■ What the task asks
The expected output is each line below containing "Soulmate", copied in full.

■ Excerpted data
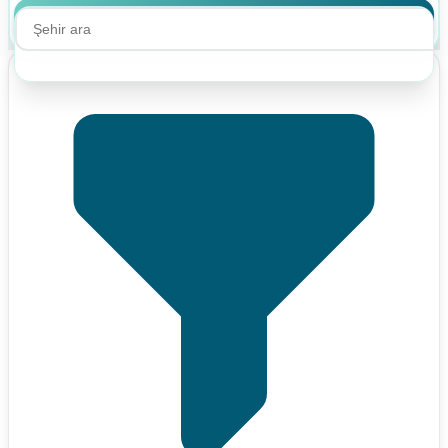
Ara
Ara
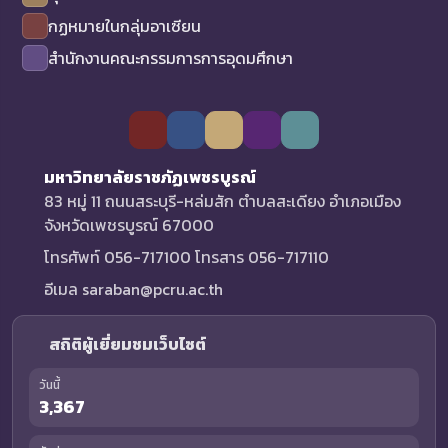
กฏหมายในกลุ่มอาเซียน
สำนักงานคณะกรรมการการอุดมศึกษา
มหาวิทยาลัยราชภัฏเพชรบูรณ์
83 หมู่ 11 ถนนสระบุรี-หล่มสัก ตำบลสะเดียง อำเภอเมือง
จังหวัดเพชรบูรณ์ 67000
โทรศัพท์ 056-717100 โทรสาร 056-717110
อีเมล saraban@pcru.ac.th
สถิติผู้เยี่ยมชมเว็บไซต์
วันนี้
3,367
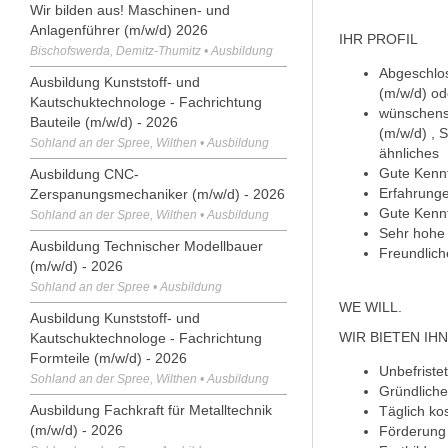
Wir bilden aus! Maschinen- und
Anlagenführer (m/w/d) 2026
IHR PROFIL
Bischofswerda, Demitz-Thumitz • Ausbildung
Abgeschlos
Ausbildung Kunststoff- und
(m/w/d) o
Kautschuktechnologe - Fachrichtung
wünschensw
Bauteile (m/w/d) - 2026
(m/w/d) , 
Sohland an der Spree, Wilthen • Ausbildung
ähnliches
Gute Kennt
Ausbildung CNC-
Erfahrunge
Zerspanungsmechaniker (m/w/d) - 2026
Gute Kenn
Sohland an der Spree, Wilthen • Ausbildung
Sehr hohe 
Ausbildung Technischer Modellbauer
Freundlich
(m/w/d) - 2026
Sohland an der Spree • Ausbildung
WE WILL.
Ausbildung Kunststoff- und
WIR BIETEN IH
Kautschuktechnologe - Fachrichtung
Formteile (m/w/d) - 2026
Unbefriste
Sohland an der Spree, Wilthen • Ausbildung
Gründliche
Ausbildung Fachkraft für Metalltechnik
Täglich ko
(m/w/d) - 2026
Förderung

---

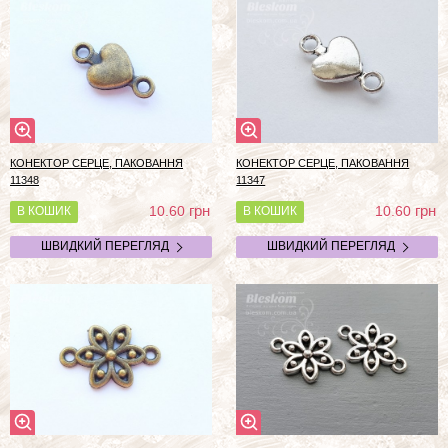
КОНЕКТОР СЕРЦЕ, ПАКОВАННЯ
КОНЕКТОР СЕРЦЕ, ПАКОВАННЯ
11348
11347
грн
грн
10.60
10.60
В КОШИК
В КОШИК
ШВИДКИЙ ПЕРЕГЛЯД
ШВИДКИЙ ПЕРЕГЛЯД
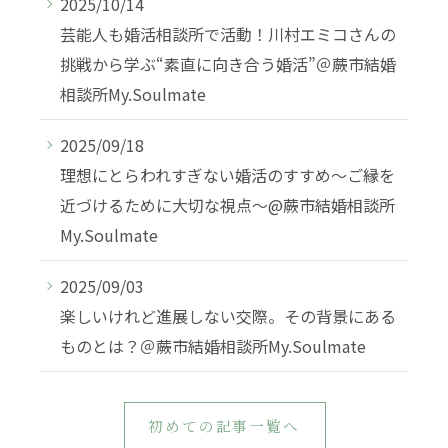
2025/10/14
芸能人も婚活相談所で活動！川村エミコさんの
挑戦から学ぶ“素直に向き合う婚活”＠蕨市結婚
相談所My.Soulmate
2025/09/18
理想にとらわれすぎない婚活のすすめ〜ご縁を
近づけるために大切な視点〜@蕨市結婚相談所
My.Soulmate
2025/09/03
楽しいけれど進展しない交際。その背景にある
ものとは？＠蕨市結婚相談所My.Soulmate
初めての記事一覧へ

■ Solution to this problem
相談所My.Soulmate
My.Soulmate
ものとは？＠蕨市結婚相談所My.Soulmate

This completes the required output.